Image courtesy of A24The story is notoriously based on a 148-part Twitter thread by A’Ziah King, aka Zola (played by Taylour Page, Ma Rainey’s Black Bottom, Boogie), a struggling waitress and sometime-dancer who strikes up a surprisingly close friendship with a customer named Stefani (Riley Keough, putting on an accent that “cultural appropriation” doesn’t even begin to describe). Within a day, the two have texted each other into a lather, and Stefani proposes the two drive down to Florida with her “roommate” (Colman Domingo, referred to as X in the credits, but I don’t think he’s ever given an understandable name), so they can dance at a high-end club for money. The three are joined by Stefani’s heartsick boyfriend Derrek (Nick Braun), and from the get-go, things feel off, and Zola (through very sharp narration) points out certain moments in her adventure where she was or should have been more suspicious.

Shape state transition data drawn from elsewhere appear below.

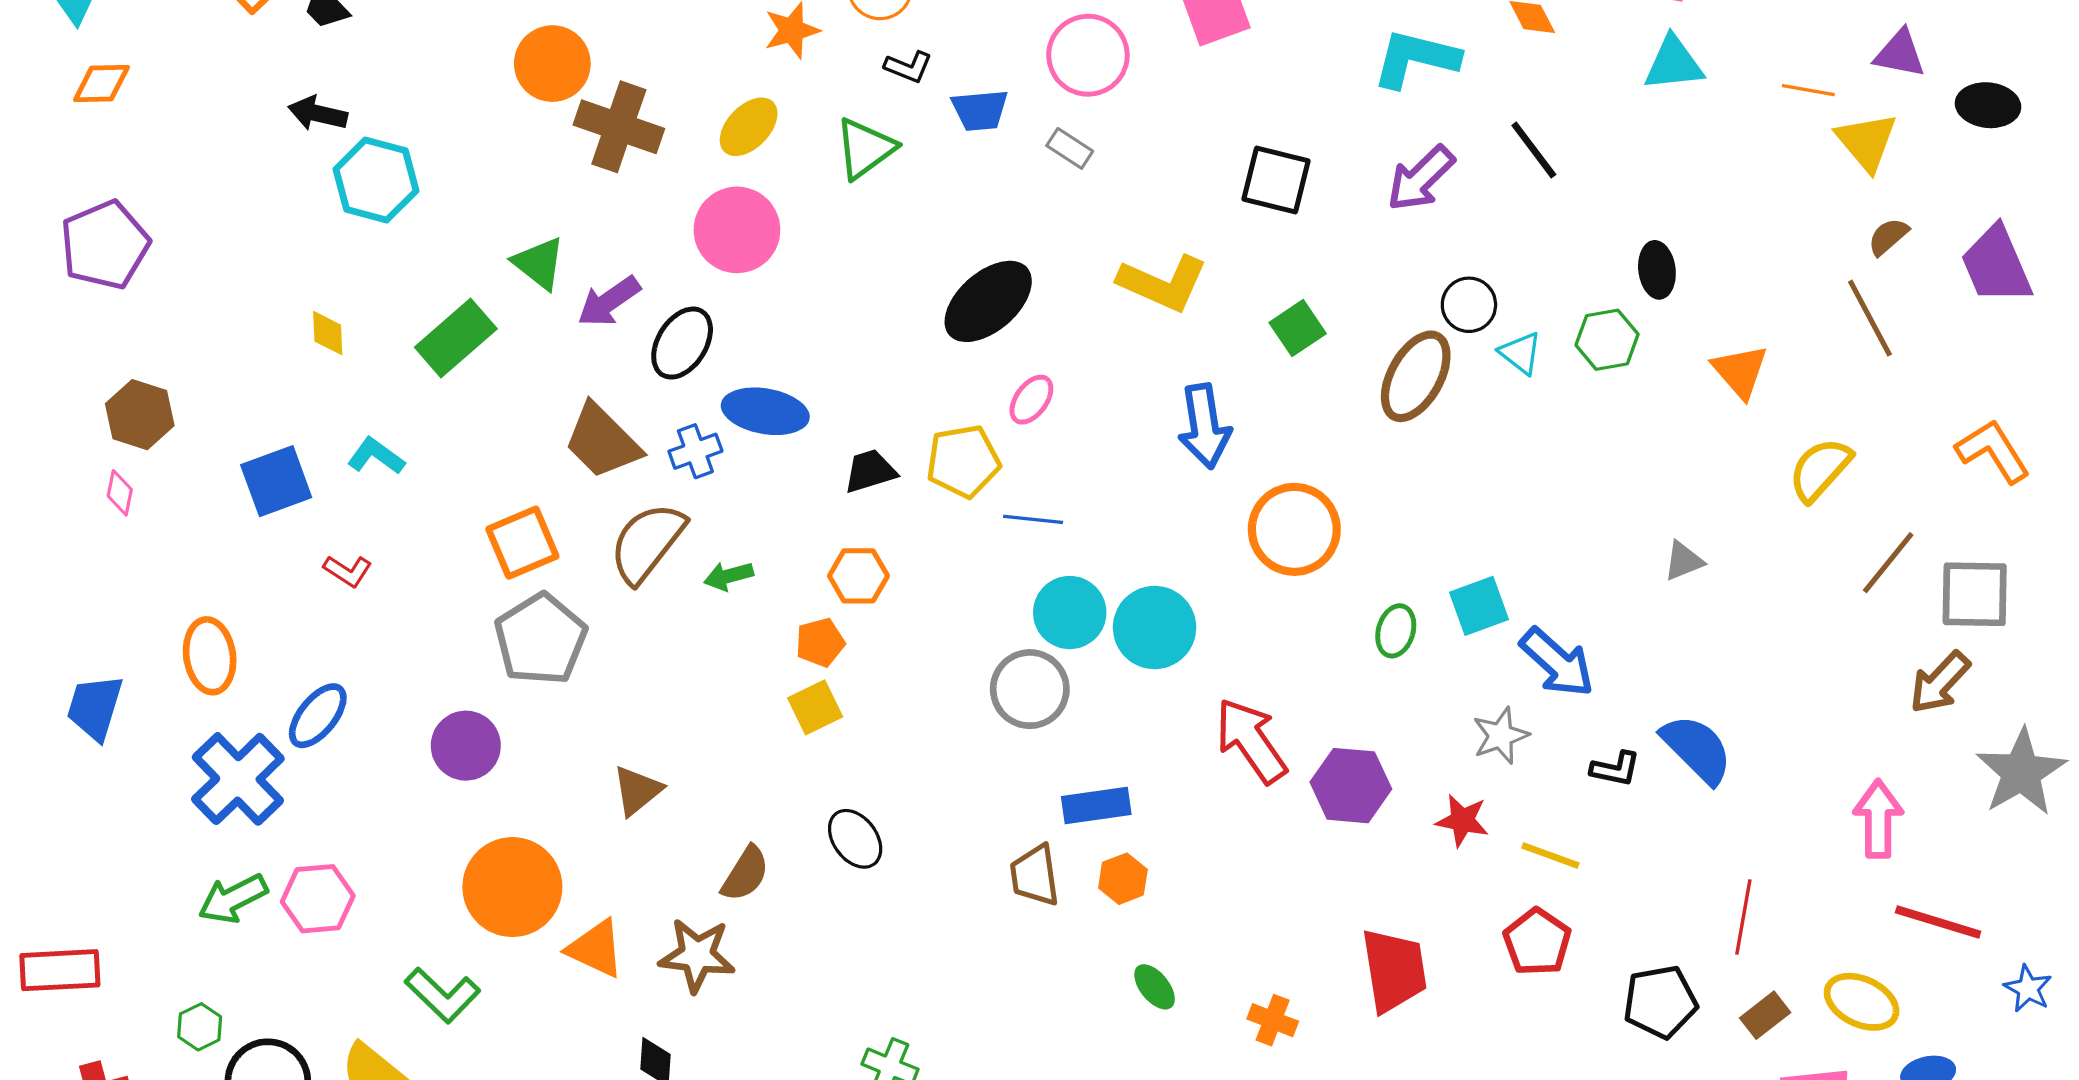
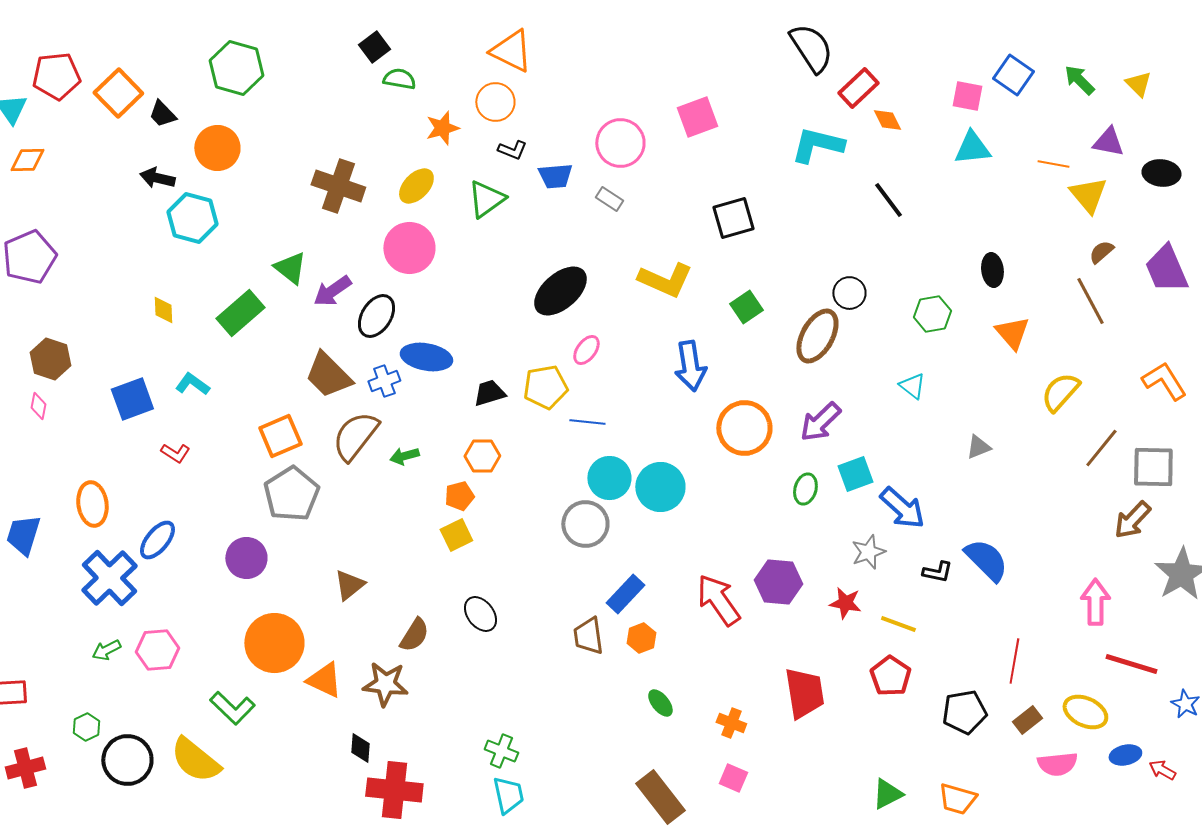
orange circle: (552, 64) -> (217, 148), moved
purple arrow: (1421, 178) -> (820, 422), moved
black square: (1276, 180) -> (733, 218), turned -30
black ellipse: (1657, 270) -> (992, 270), moved
cyan triangle: (1521, 353) -> (912, 386), moved
red arrow: (1251, 741) -> (718, 600), moved
blue rectangle: (1096, 806) -> (625, 594), turned -39
green arrow: (233, 899) -> (106, 650), size x0.7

The drive down is promising, with a great deal of amped-up music, singing, laughing and storytelling, with Zola mostly sitting back and taking it all in, attempting to understand the dynamic and exactly what Domingo’s role is in all of this. (He’s basically a pimp, in case you were wondering.) Not surprisingly, the strip club is a bust, so Domingo and Stefani set up a series of dates for Stefani at a bargain basement price that Zola hates being anywhere near. She understands the market for sex well enough to know that men will pay a great deal more to be with Stefani. This may seem like a point in the movie where things get dark, but Zola is such a source of constant electricity, it never allows the sex work part of the story to seem like anything more than Zola showing how smart and quick she is on her feet, as she sits on the sideline while Stefani takes on one client after another in rapid succession (a montage of the variety of male private parts that she has to deal with is particularly…memorable).
There’s a side story about Derrek, who is essentially left out of the loop and back in the hotel room because no one wants him to know what Stefani is up to (even though it seems pretty clear, despite his being a raging dummy); he makes friends with a local named Dion (Jason Mitchell), a relationship that comes back to haunt everybody in the film’s final act. Filmmaker Bravo is smart never to judge these characters for the line of work they’re in or how smart/not smart they are, but she also makes it clear that certain choices have very particular repercussions. She embraces the sleazy aspects of the setting, which allow her characters to feel shame. That being said, Stefani is a bit of a habitual liar and possibly a sociopath in terms of how she uses people to achieve her goals. For example, she says she is a prostitute because she needs to take care of her daughter—a daughter we never see and no one else in her life even mentions. Take from that what you will.
A particular highlight of Zola occurs about two-thirds into the story, when the film changes perspective and we see most of the movie through Stefani’s eyes; the film’s title even temporarily changes to Stefani, and it tells the story of a Jesus-loving young woman who was seduced by the sinful Zola into doing such terrible things in Florida (this part of the movie is based on a rebuttal post by the real Stefani in response to Zola’s Twitter thread). The sequence is especially fantastic because it shows us the true power of Keough’s range. She and Paige perfectly complement each other as Zola provides the story’s only steadying force, while the rest of her surroundings are pure chaos.
Shot in 16mm, Zola is a fully charged electric tower of a film, emitting lightning bolts of pure talent, excitement, dancing and music. The film never tries to throw in any sentimental nonsense—this is not that type of party—but that doesn’t stop us from caring about these characters and attempting to guess where their two-day journey of “hoeism” will take them and us. It feels like a wake-up call to a world I never knew existed, but now that I know about it, I’ll never forget it.
The film is now playing in theaters.